J and I watched A Charlie Brown Christmas last night on TV. Then there was another version at 8:30 and ABC advertised a third version for next Monday. Where have I been? How could I have missed so many Charlie Browns? That hockey player Schroeder was sexy. Lucy thought so, too.
I had to cut down my apple tree in August; it was so laden with fruit that it was tipping over. Aesthetically, I have missed the tree tremendously. My flat yard looks ghetto to me now. With this weather, I am appreciating what a wind break it was. My windows keep vibrating.
Speaking of games, my mother sent me this link to a game that's, um, very relaxing. Try it. NSFW
In my quest to find different types of blogs, I've in part gone the single woman and mental illness routes. Mental illness is something I largely ignore here and try to ignore in general. It is no fun feeling depressive and I hide it very well if I burrow myself away as I'm apt to do. In fact, my therapist, who said last year that I am not as ill as I thought I was, told me last week after nine years together that she doesn't feel like she knows me or my darkness. Nor do you, folks. I've tried. Needing support unfortunately has the paradoxical effect of scaring people away.

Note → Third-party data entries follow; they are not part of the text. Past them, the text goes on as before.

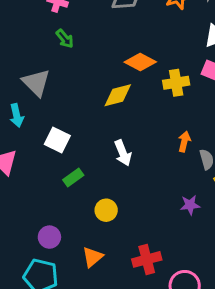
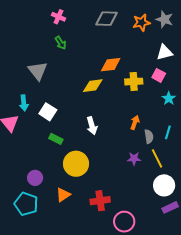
orange diamond: (140, 62) -> (111, 65), turned -40
cyan arrow: (17, 115) -> (24, 103), moved
green rectangle: (73, 178) -> (56, 139), turned 56
purple star: (190, 205) -> (134, 159), moved
yellow circle: (106, 210) -> (76, 164), size x1.6

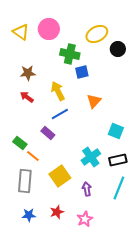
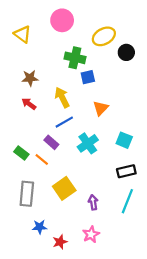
pink circle: (49, 29) -> (62, 20), moved
orange line: (33, 156) -> (42, 159), moved
cyan cross: (91, 157) -> (88, 143), moved
red star: (57, 212) -> (60, 242), moved
blue star: (29, 215) -> (40, 227), moved

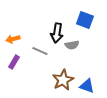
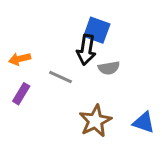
blue square: (85, 20) -> (97, 30), moved
blue triangle: (87, 86) -> (144, 122), moved

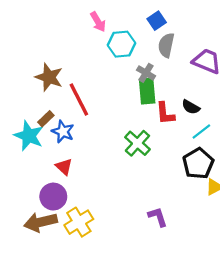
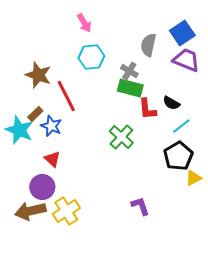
blue square: (157, 21) -> (182, 33), moved, size x1.4
cyan hexagon: (121, 44) -> (91, 57), moved
green rectangle: (147, 91) -> (130, 88), turned -70

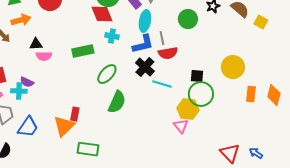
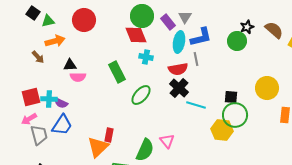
green circle: (188, 19) -> (237, 41), moved
blue L-shape: (143, 44) -> (201, 37), moved
green rectangle: (83, 51) -> (117, 72), turned 75
red semicircle: (168, 53) -> (178, 69), moved
cyan cross: (19, 91) -> (49, 99), moved
green semicircle: (117, 102) -> (145, 150), moved
pink triangle: (181, 126) -> (167, 141), moved
blue trapezoid: (28, 127) -> (62, 125), moved

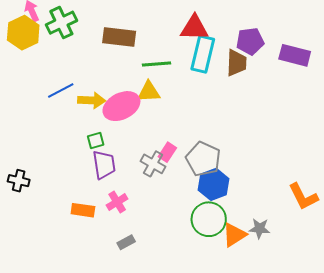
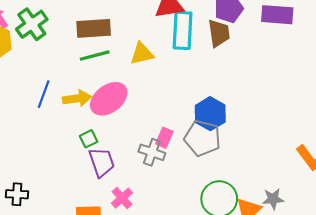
green line: (156, 64) -> (95, 56), moved
blue line: (61, 91) -> (44, 94), turned -32
yellow triangle: (149, 92) -> (142, 54), moved
blue hexagon: (214, 184) -> (210, 114), moved

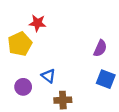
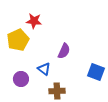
purple semicircle: (100, 48) -> (64, 51), moved

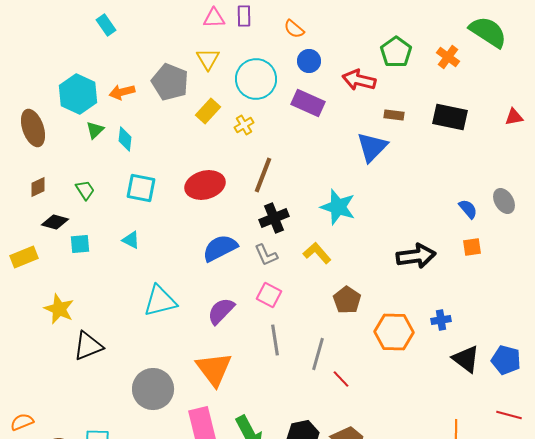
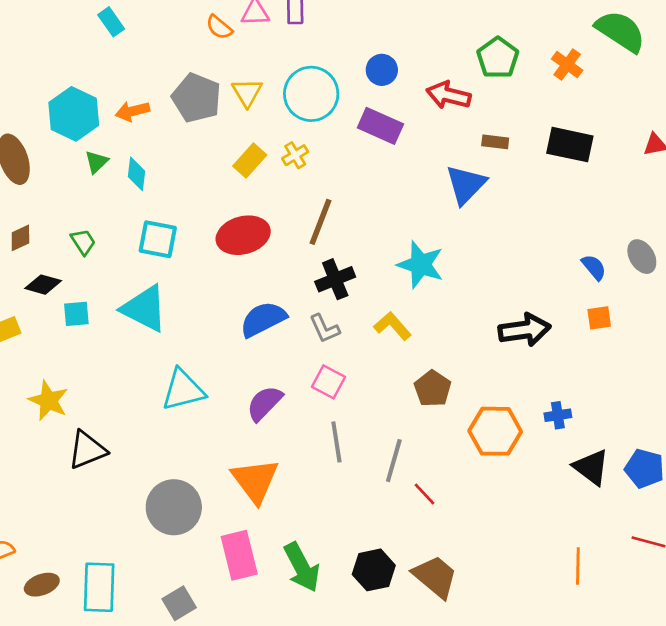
orange semicircle: (294, 29) -> (219, 27), moved
yellow triangle: (208, 59) -> (247, 93), moved
yellow rectangle: (208, 111) -> (250, 161), moved
cyan triangle: (131, 240) -> (144, 309), size x2.0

However, I plan to let others speak for me as I come upon the apropos. Here is a post that describes single woman social awkwardness and isolation to a T and another that describes the 'shit, it happened again' aspect of having a mouth and a mental illness. Please read them.
Booger child found one of my Xmas present stashes. He had the good graces to look while I was around and I just let him snoop upstairs and down. Then I heard the sound of that particular cabinet and I knew I was busted. (The wide double doors won't stay closed, so there are two drumsticks threaded through the handles to keep Spenc.er out. High tech living, I tell ya.)
Merely mentioning it is an understatement, but my kitchen is old and poorly designed. One corner has the dishwasher to one side, then lots of dead space going back to the walls. I've hidden presents there for years. Alas, my secret is out. At least they're all still in the delivery boxes, thanks to "Amazon" with a thousand boxes that came. He was awed by the numbers, which is a good thing, green or not, and has been sworn to not touch. Or shake.
Seems I am a "joiner" this season. I decided to submit my "best" of the year at the lovely Stirrup Jester place. You should do the same. I figured an infertility post would suit the audience most. And besides, commenters called my post a great one. I don't know if "best" applies exactly, but it is heartfelt and ever so thorough as I am wont to be. So there.
Off to get my passport renewal photos taken!
At least here in Californai they have been showing Christmas shows like that at 8:00pm and usually channel 7. I have watched them all as my sons walking in and out.
I cannot wait for Rudolph.
I've said the same thing. Rudolph! And Frosty!
Tonight Rudolph was on, did you see it?
I saw it in the listing for CBS after it was over. Bummer.
Thanks for those articles. I'm not bipolar, but I can relate on the depression level...you think weird when you're depressed, I can't quite imagine the clear haziness of being bipolar.